Kirkus Reviews QR Code
MORE BATHS LESS TALKING by Nick Hornby

MORE BATHS LESS TALKING

Notes from the Reading Life of a Celebrated Author Locked in Battle with Football, Family, and Time Itself

by Nick Hornby

Pub Date: Aug. 14th, 2012
ISBN: 978-1-938073-05-2
Publisher: McSweeney’s

The rock-obsessed novelist confesses his idiosyncratic reading habits in this fourth collection of columns written for the Believer.

Critics tend to write reviews as if in a bubble, rarely acknowledging the ways the world can intrude on their reading and comprehension. The charm of Hornby’s (Juliet, Naked, 2009, etc.) “Stuff I’ve Been Reading” column is his candor about the messy intersection of living and reading. One column opens with his two young children demanding his attention as he struggles to finish Nicholson Baker’s novel The Anthologist; in another, he points out how a trusted recommendation led him to Don Carpenter’s obscure 1966 noir, Hard Rain Falling. That intimate perspective makes this book read more like a set of personal essays than book reviews, but he still delivers some funny and clear-eyed insights on writing. He demolishes the sexism of John Updike’s Marry Me by calling out the preposterousness of its dialogue, and writing about Colm Tóibín’s novel Brooklyn gives him the opportunity to thoughtfully consider the pleasures of rereading and the distinctions between screenwriting and writing novels. Hornby’s tastes often match those of the Believer audience’s, which prefers contemporary fiction and hipper nonfiction, but he roves widely, devouring Muriel Spark and Charles Dickens along with David Kynaston’s dense history Austerity Britain and a biography of Preston Sturges.
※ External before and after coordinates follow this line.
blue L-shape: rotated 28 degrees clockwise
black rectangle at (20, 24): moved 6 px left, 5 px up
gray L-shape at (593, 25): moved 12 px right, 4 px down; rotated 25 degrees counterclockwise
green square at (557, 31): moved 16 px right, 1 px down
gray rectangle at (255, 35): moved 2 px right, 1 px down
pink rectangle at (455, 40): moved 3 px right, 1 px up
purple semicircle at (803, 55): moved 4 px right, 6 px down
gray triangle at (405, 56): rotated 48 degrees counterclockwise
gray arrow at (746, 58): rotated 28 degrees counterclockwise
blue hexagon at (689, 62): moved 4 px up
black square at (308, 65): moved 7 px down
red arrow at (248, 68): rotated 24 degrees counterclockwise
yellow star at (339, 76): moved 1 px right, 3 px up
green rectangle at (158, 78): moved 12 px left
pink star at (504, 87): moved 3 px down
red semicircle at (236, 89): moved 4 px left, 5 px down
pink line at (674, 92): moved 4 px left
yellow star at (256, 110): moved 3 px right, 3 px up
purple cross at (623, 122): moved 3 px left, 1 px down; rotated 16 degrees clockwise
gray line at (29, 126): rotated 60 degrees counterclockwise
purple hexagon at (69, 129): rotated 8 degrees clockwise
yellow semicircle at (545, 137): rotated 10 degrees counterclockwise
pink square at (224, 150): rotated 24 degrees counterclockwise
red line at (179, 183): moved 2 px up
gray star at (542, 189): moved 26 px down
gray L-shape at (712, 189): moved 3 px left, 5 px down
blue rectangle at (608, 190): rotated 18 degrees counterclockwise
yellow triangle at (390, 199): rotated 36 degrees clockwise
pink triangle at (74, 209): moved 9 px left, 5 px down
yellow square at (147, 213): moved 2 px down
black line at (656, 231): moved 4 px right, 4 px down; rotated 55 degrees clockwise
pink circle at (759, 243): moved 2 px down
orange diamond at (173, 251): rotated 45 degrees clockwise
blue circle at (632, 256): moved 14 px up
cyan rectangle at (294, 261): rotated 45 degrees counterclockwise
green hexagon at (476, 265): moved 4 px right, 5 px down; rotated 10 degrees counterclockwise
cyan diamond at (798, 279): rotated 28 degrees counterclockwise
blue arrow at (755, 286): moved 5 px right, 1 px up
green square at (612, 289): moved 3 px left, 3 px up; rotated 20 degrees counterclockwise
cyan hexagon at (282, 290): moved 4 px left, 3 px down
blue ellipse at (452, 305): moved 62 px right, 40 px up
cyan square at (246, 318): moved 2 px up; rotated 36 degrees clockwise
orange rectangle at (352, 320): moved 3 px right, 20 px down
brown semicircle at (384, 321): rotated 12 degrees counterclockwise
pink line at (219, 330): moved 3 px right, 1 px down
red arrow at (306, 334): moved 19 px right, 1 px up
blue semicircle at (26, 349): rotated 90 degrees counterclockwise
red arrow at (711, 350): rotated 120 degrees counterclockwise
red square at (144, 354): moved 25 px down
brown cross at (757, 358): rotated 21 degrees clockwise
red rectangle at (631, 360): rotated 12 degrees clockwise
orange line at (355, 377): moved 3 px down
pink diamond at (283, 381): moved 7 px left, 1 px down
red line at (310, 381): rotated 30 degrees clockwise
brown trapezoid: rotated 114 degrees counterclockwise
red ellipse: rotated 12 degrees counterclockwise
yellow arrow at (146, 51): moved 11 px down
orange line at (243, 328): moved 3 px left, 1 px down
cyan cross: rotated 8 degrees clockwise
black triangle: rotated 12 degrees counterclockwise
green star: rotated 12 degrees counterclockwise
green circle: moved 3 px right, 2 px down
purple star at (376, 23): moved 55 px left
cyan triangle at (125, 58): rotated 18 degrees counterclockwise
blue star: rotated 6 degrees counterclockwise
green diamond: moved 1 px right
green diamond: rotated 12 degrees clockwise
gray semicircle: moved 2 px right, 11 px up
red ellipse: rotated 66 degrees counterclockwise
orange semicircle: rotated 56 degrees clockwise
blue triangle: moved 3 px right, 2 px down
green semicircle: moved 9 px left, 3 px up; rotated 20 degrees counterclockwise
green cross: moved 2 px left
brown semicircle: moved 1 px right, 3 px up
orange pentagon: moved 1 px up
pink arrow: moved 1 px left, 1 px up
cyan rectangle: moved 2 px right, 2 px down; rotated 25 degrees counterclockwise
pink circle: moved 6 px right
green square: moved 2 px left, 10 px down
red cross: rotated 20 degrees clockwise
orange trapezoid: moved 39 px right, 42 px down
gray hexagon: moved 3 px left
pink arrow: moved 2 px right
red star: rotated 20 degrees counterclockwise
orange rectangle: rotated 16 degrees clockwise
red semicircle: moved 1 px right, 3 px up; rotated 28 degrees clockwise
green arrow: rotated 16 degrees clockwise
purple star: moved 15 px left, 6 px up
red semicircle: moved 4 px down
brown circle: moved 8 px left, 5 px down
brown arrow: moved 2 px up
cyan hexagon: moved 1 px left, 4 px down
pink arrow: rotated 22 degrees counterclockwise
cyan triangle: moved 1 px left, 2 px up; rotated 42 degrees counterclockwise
Hornby’s reading life is pleasantly experimental, and though he softens his disappointments for the no-snark-allowed Believer, he’s at his most entertaining when he falls in love by accident with a book, as with Sarah Bakewell’s Montaigne biography, How to Live.

Hornby is an entertainingly unpretentious critic; any reader would come away with a handful of book recommendations they’d be eager to check out.